[Stored entries]
───

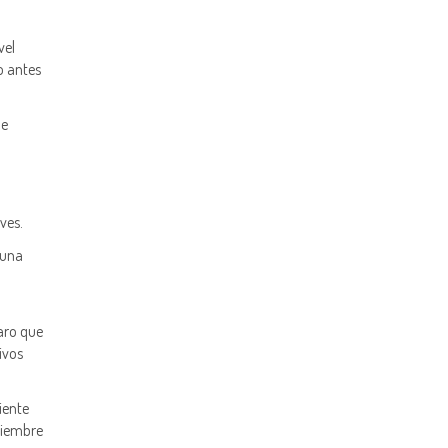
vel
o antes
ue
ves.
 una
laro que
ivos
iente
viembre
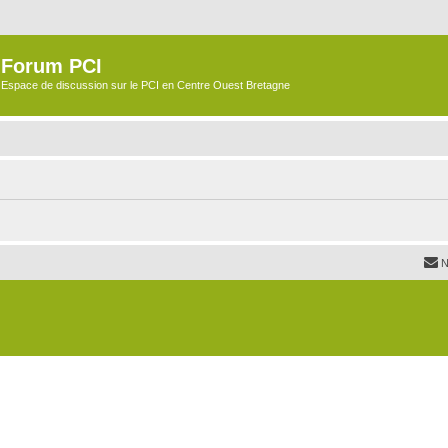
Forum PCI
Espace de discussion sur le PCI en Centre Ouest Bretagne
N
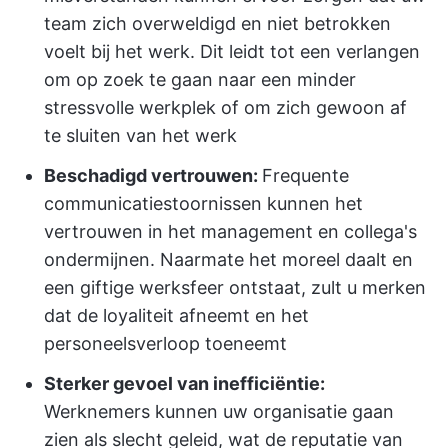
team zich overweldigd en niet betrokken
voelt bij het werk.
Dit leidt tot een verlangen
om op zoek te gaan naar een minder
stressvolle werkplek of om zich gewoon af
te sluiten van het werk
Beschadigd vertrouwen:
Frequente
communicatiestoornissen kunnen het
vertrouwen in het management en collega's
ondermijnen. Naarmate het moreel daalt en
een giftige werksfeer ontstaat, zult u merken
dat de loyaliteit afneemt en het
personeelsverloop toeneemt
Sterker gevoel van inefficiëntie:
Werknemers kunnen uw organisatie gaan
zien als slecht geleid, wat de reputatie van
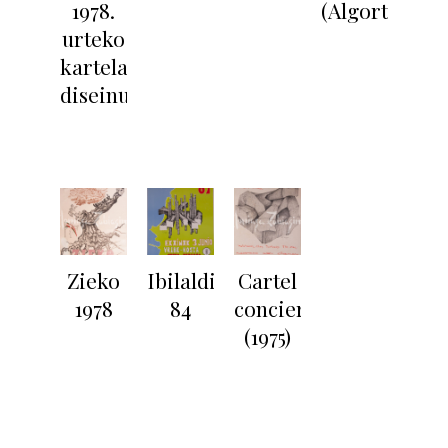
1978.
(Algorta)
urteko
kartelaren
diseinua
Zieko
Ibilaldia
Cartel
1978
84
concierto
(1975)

───

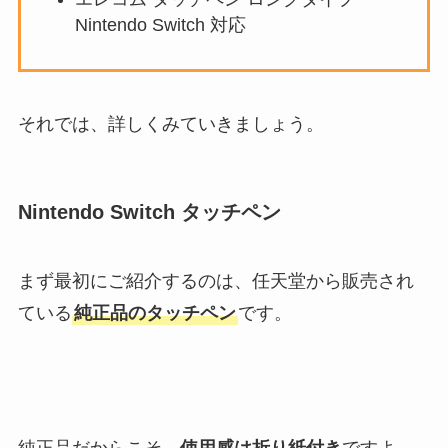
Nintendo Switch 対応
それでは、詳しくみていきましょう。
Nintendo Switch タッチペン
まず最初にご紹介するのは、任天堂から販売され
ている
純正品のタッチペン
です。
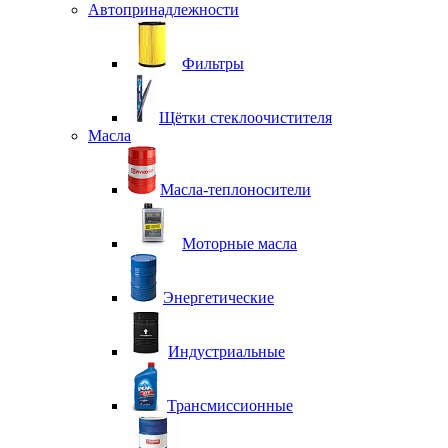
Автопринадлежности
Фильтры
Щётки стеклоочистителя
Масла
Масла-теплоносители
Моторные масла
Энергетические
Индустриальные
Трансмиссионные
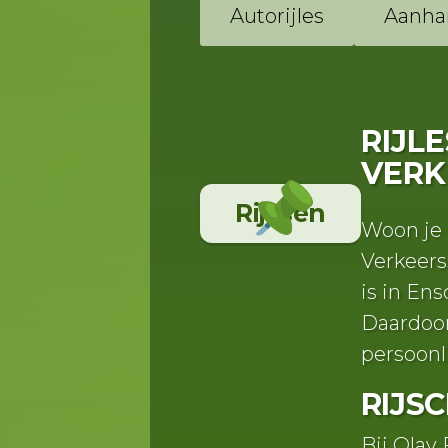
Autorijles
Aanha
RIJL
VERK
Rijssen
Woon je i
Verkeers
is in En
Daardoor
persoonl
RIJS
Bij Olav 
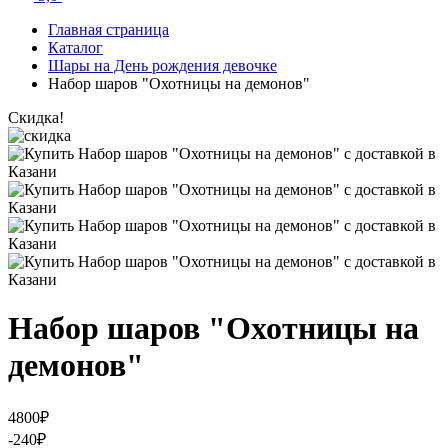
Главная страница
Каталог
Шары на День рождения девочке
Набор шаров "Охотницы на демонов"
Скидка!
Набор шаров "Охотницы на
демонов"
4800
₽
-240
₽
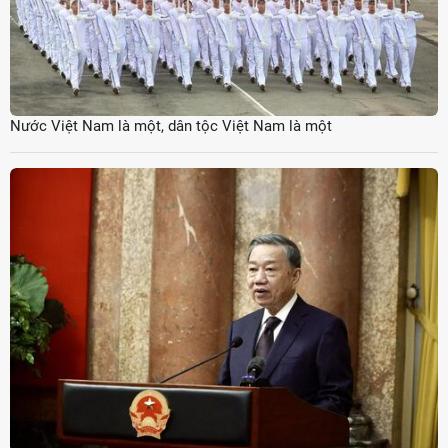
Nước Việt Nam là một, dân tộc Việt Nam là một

───

## Your objective
Working from the data above, repeat exactly, and only, the lines that begin at the line containing "まず最初にご紹介するのは、任天堂から販売され" and stop after the line containing "Nước Việt Nam là một, dân tộc Việt Nam là một"; pictures are not copied.

## Task result
まず最初にご紹介するのは、任天堂から販売され
ている
純正品のタッチペン
です。
Автопринадлежности
Фильтры
Щётки стеклоочистителя
Масла
Масла-теплоносители
Моторные масла
Энергетические
Индустриальные
Трансмиссионные
Autorijles
Aanha
RIJL
VERK
Rijssen
Woon je i
Verkeers
is in En
Daardoor
persoonl
RIJS
Bij Olav 
Главная страница
Каталог
Шары на День рождения девочке
Набор шаров "Охотницы на демонов"
Скидка!
Набор шаров "Охотницы на
демонов"
4800
₽
-240
₽
Nước Việt Nam là một, dân tộc Việt Nam là một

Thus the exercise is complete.